MONDO

Impediamo la guerra

ALBERTI FABIO, SANGIOVANNI ORNELLA,IRAQ/ITALIA

Nonostante le apparenze, la Terza guerra del Golfo non è scontata e ci sono ancora molte cose che si possono fare per evitarla. Bene farebbe il Governo italiano, invece di affrettarsi a comunicare, tramite il suo Ministro della Guerra, la voglia di partecipare, a prendere sul serio l'invito fatto da Baghdad ad Hans Blix, capo dell'Unmovic, e a partire da questo per operare per una soluzione diplomatica del conflitto. Questa «apertura» irachena non deve meravigliare. Da tempo l'Iraq ha dichiarato la sua disponibilità a far riprendere le ispezioni dell'Onu sul disarmo, chiedendo tuttavia che esse non vengano utilizzate per attività di intelligence finalizzate alla preparazione di un attacco militare, visti i precedenti e la volontà dichiarata degli Usa di attaccare. Nei tre incontri avuti quest'anno a tal riguardo con il Segretario Generale dell'Onu, il Ministro degli Esteri iracheno, Naji Sabri, aveva posto anche altre questioni: la legalità delle «no fly zone» e dei bombardamenti quasi quotidiani sull'Iraq, l'attuazione dell'art 14 della risoluzione 687 dell'Onu, che prevede le creazione di una «zona libera dalle armi di distruzione di massa» in Medio Oriente, e, ovviamente, la levata delle sanzioni. Si tratta di questioni ineludibili.
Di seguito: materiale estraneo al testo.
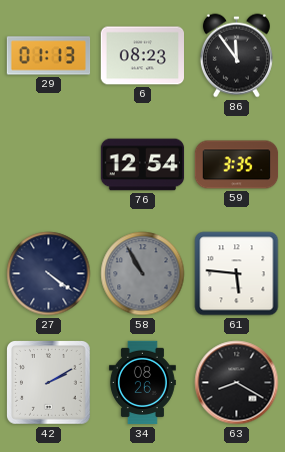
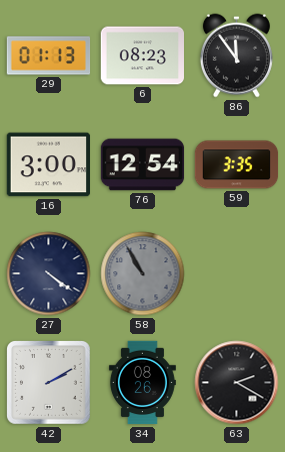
16: none -> 3:00
61: 5:46 -> none
63: 8:20 -> 2:20
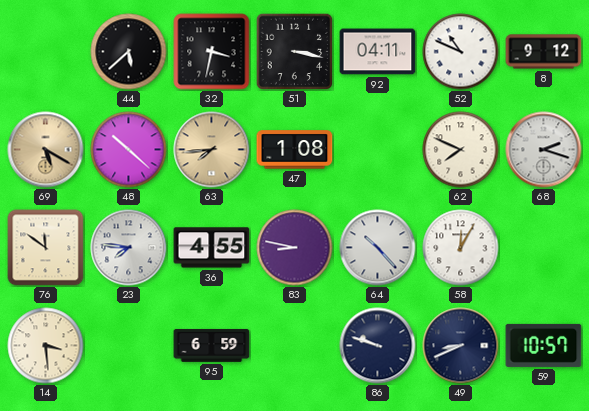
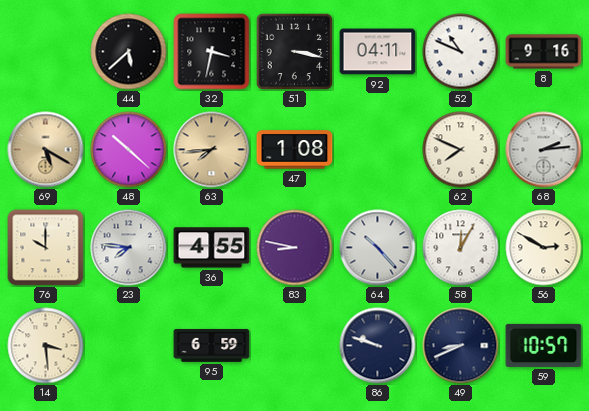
8: 9:12 -> 9:16
68: 2:18 -> 2:14
76: 11:51 -> 10:00
56: none -> 2:50
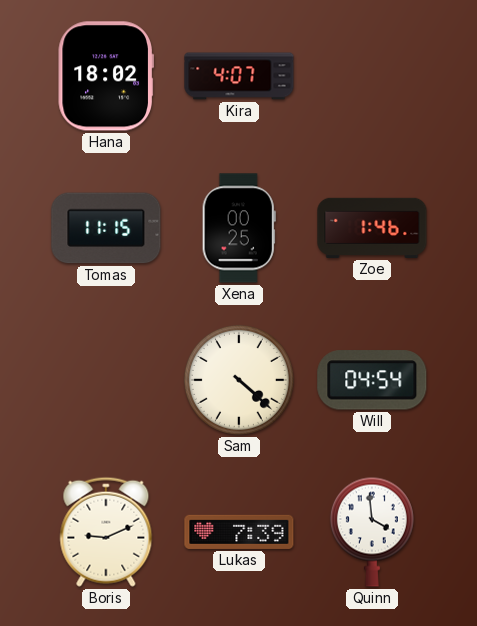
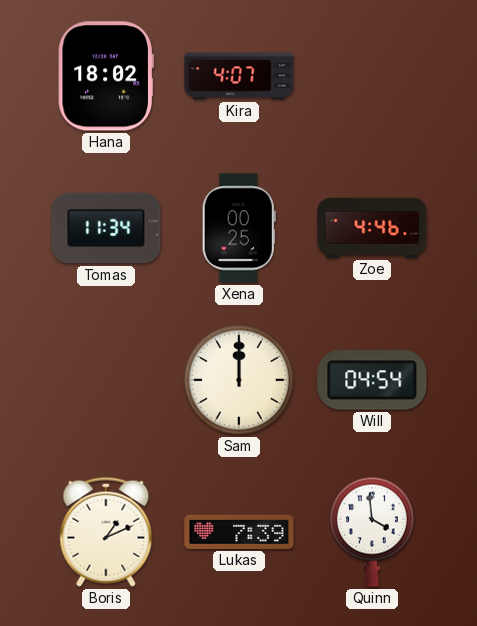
Tomas: 11:15 -> 11:34
Zoe: 1:46 -> 4:46
Sam: 4:22 -> 12:00
Boris: 9:11 -> 1:11
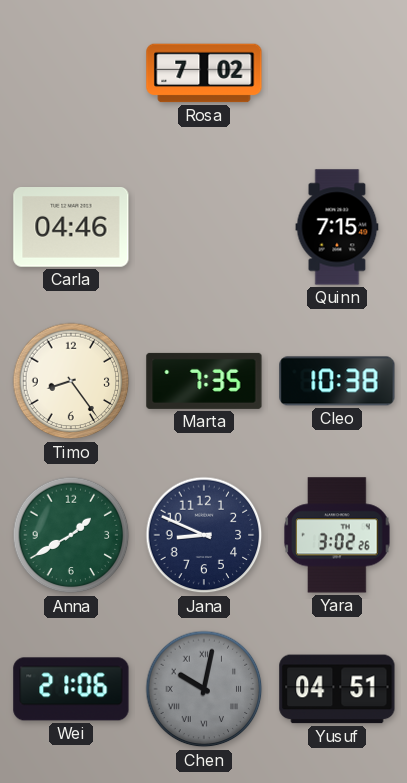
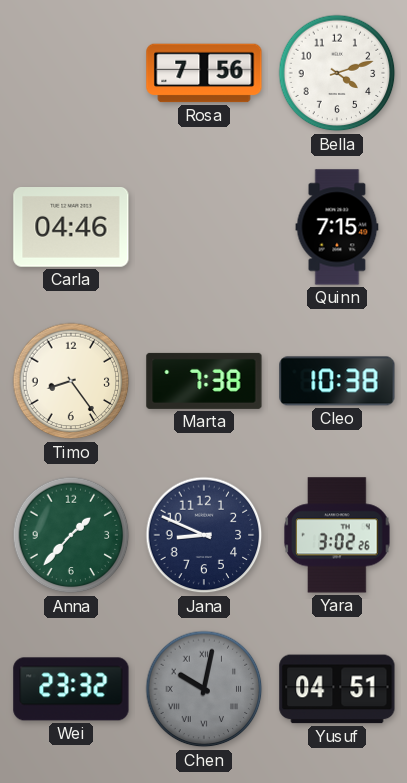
Rosa: 7:02 -> 7:56
Bella: none -> 4:12
Marta: 7:35 -> 7:38
Anna: 1:40 -> 1:37
Wei: 21:06 -> 23:32
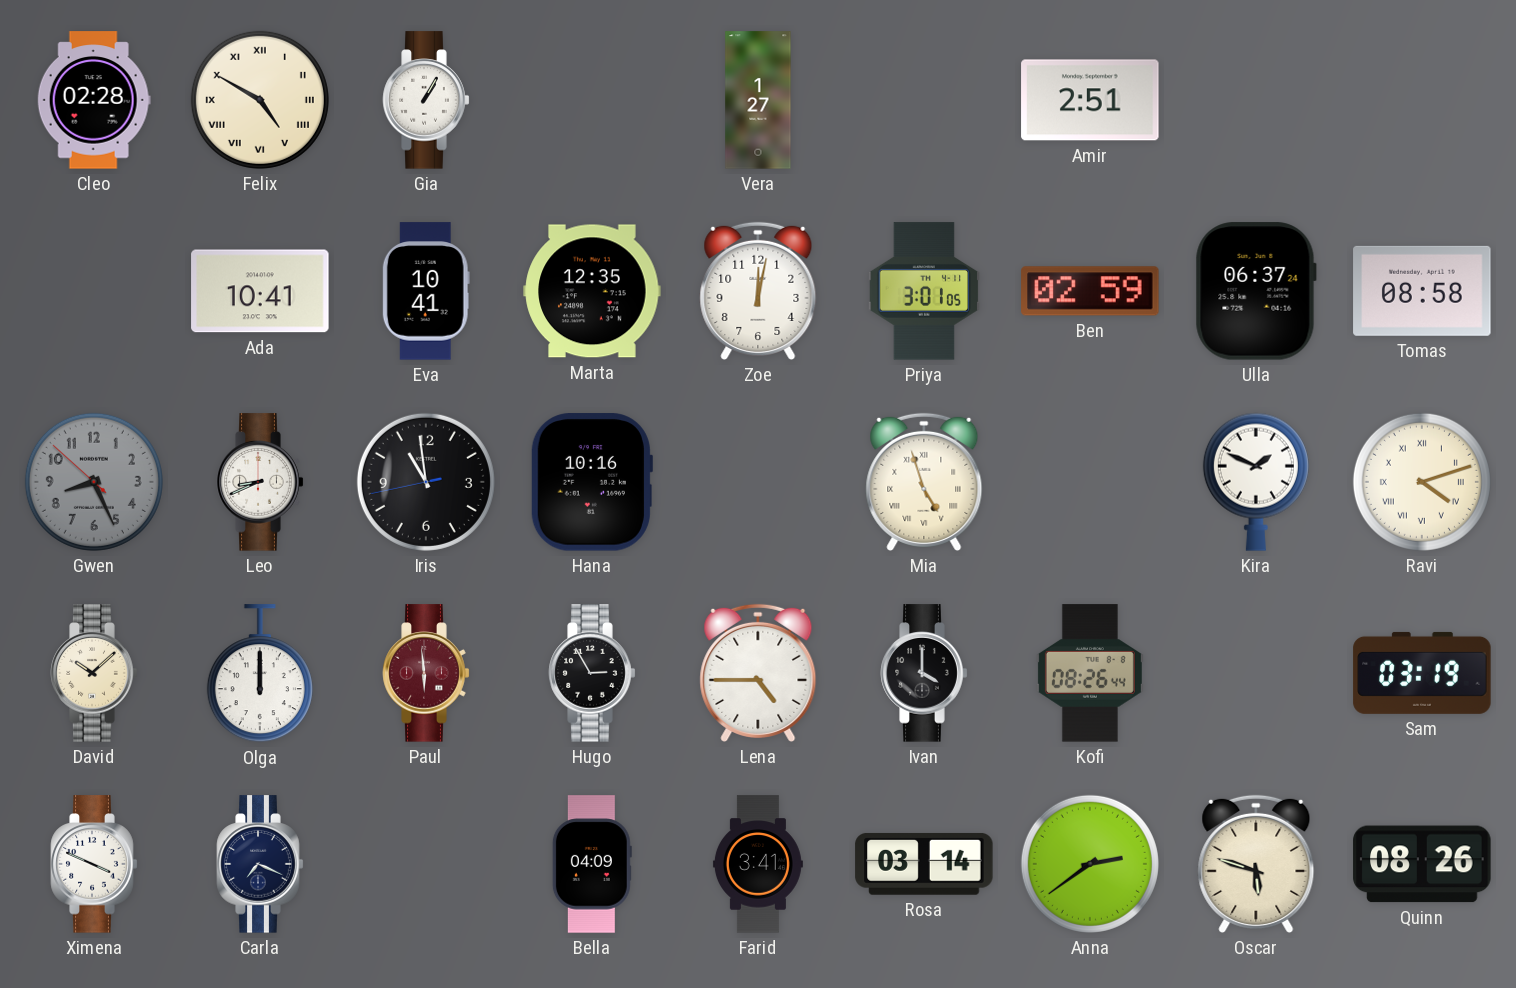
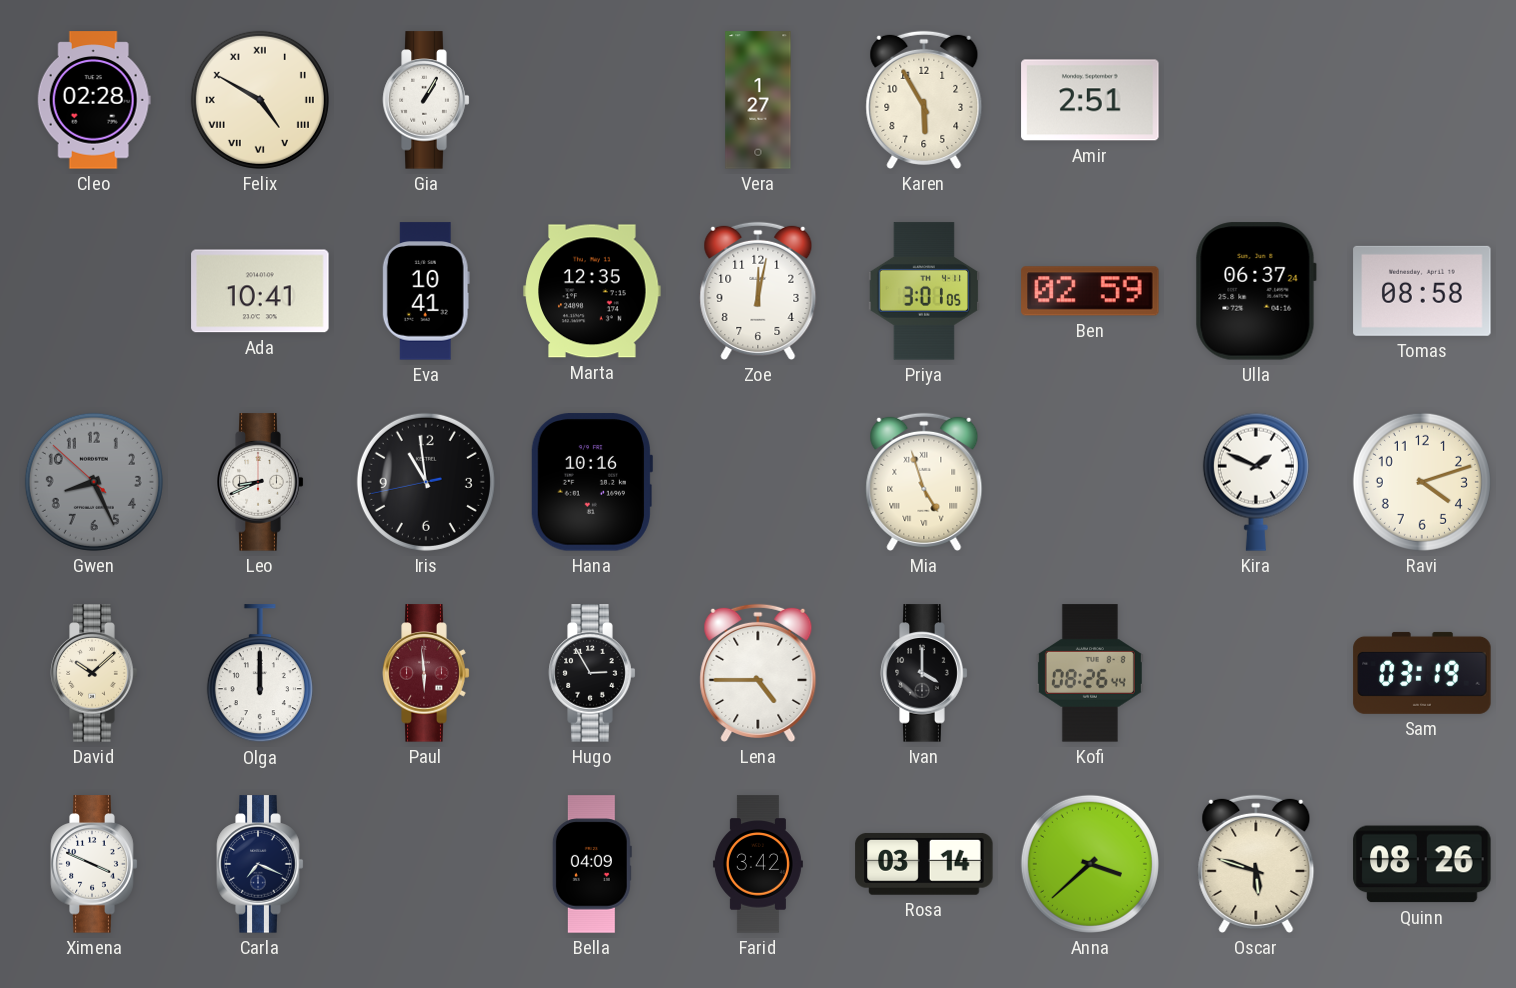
Karen: none -> 5:55
Ravi numerals: Roman -> Arabic
Farid: 3:41 -> 3:42
Anna: 2:39 -> 3:38
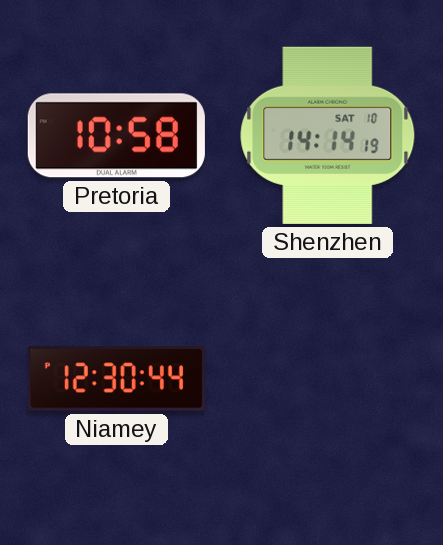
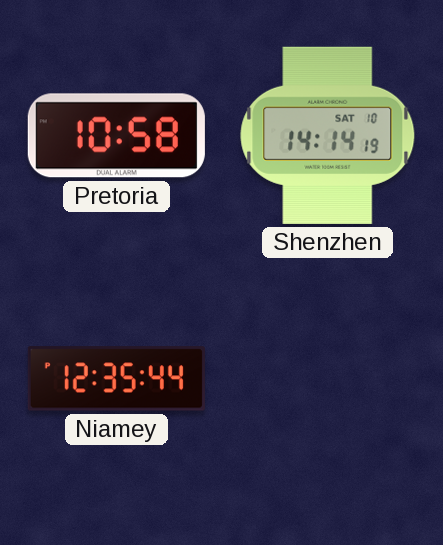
Niamey: 12:30 -> 12:35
L' intransigenza del Consiglio di Sicurezza, che si è rifiutato di affrontare questi temi, ha sinora impedito di arrivare ad accordi che consentissero la ripresa delle ispezioni.Anche se è possibile che gli Usa non intendano tenerne conto, questa ripresa, e quindi l'avvio di un processo per la revoca dell'embargo, è l'elemento chiave.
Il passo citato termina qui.